Her ne kadar, davacı tarafından sunulan rapor ile mahkeme tarafından alınan raporlar farklı yönetmelik hükümlerine tabi ise de, raporlar arasında tespit edilen maluliyet oranı ve geçici iş görmezlik süresi arasındaki farkın yüksek olması nedeniyle raporlar arasında çelişki bulunmaktadır.

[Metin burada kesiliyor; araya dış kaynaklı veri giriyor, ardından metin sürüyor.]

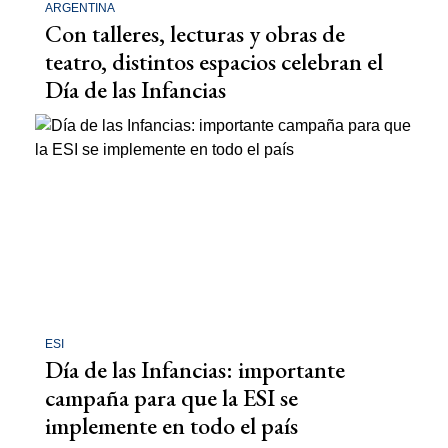
ARGENTINA
Con talleres, lecturas y obras de
teatro, distintos espacios celebran el
Día de las Infancias
ESI
Día de las Infancias: importante
campaña para que la ESI se
implemente en todo el país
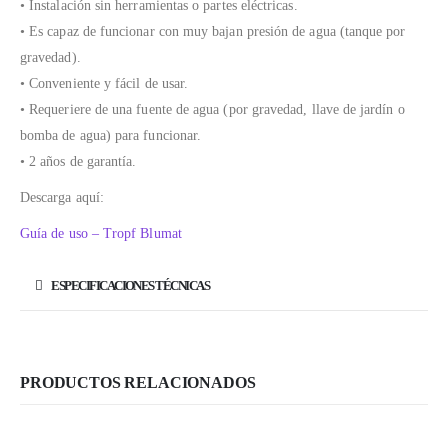
• Instalación sin herramientas o partes eléctricas.
• Es capaz de funcionar con muy bajan presión de agua (tanque por
gravedad).
• Conveniente y fácil de usar.
• Requeriere de una fuente de agua (por gravedad, llave de jardín o
bomba de agua) para funcionar.
• 2 años de garantía.
Descarga aquí:
Guía de uso – Tropf Blumat
ESPECIFICACIONES TÉCNICAS
PRODUCTOS RELACIONADOS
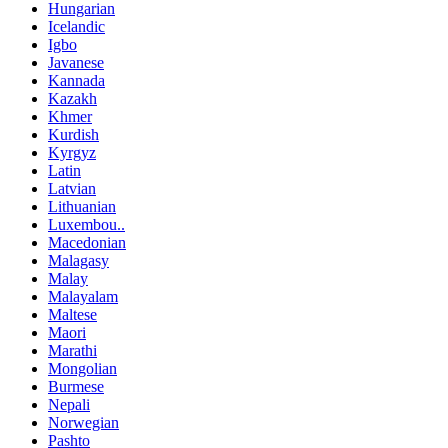
Hungarian
Icelandic
Igbo
Javanese
Kannada
Kazakh
Khmer
Kurdish
Kyrgyz
Latin
Latvian
Lithuanian
Luxembou..
Macedonian
Malagasy
Malay
Malayalam
Maltese
Maori
Marathi
Mongolian
Burmese
Nepali
Norwegian
Pashto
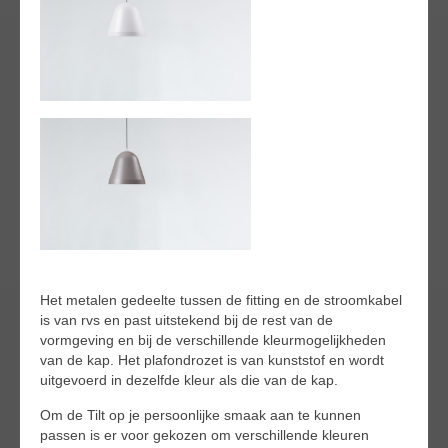
Het metalen gedeelte tussen de fitting en de stroomkabel
is van rvs en past uitstekend bij de rest van de
vormgeving en bij de verschillende kleurmogelijkheden
van de kap. Het plafondrozet is van kunststof en wordt
uitgevoerd in dezelfde kleur als die van de kap.
Om de Tilt op je persoonlijke smaak aan te kunnen
passen is er voor gekozen om verschillende kleuren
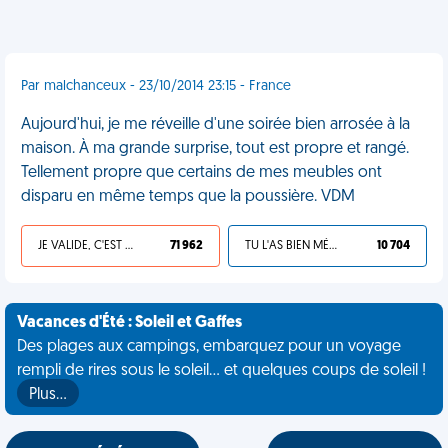
Par malchanceux - 23/10/2014 23:15 - France
Aujourd'hui, je me réveille d'une soirée bien arrosée à la
maison. À ma grande surprise, tout est propre et rangé.
Tellement propre que certains de mes meubles ont
disparu en même temps que la poussière. VDM
JE VALIDE, C'EST UNE VDM
71 962
TU L'AS BIEN MÉRITÉ
10 704
Vacances d'Été : Soleil et Gaffes
Des plages aux campings, embarquez pour un voyage
rempli de rires sous le soleil... et quelques coups de soleil !
Plus…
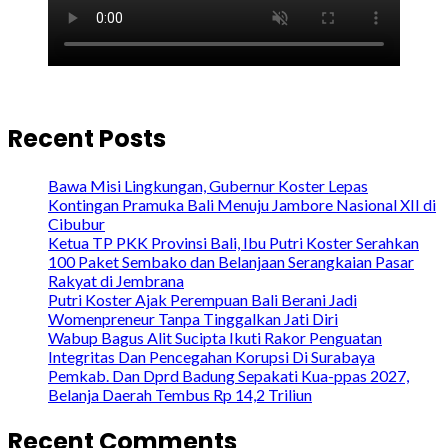
Recent Posts
Bawa Misi Lingkungan, Gubernur Koster Lepas
Kontingan Pramuka Bali Menuju Jambore Nasional XII di
Cibubur
Ketua TP PKK Provinsi Bali, Ibu Putri Koster Serahkan
100 Paket Sembako dan Belanjaan Serangkaian Pasar
Rakyat di Jembrana
Putri Koster Ajak Perempuan Bali Berani Jadi
Womenpreneur Tanpa Tinggalkan Jati Diri
Wabup Bagus Alit Sucipta Ikuti Rakor Penguatan
Integritas Dan Pencegahan Korupsi Di Surabaya
Pemkab. Dan Dprd Badung Sepakati Kua-ppas 2027,
Belanja Daerah Tembus Rp 14,2 Triliun
Recent Comments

Diğer yandan davacının tazminat talebi TBK’nın 54. Maddesi gereğince Çalışma Gücünün azalması ve yitirilmesi kapsamında sürekli iş göremezlik ve geçici iş görmezlik zararlarına ilişkin olup, her ne kadar ZMMS Genel Şartlarında sigortanın sorumluluğunun Özürlülük Ölçütü, Sınıflandırılması ve Özürlülere Verilecek Sağlık Kurulu Raporları Hakkında Yönetmelik hükümlerine göre belirlenmesi gerektiği belirtilmiş ise de, AYM’nin 90. Maddesindeki kısmi iptal kararına göre zararın belirlemesinde Genel Şartlar değil, TBK hükümleri ve Yargıtay tarafından gerçek zararın belirlenmesinde esas alınan ilkelerin nazara alınması gerekir. Alınacak raporun da hangi yönetmelik hükümlerine göre alınması gerektiğinin bu çerçevede değerlendirilmesi gerekmektir.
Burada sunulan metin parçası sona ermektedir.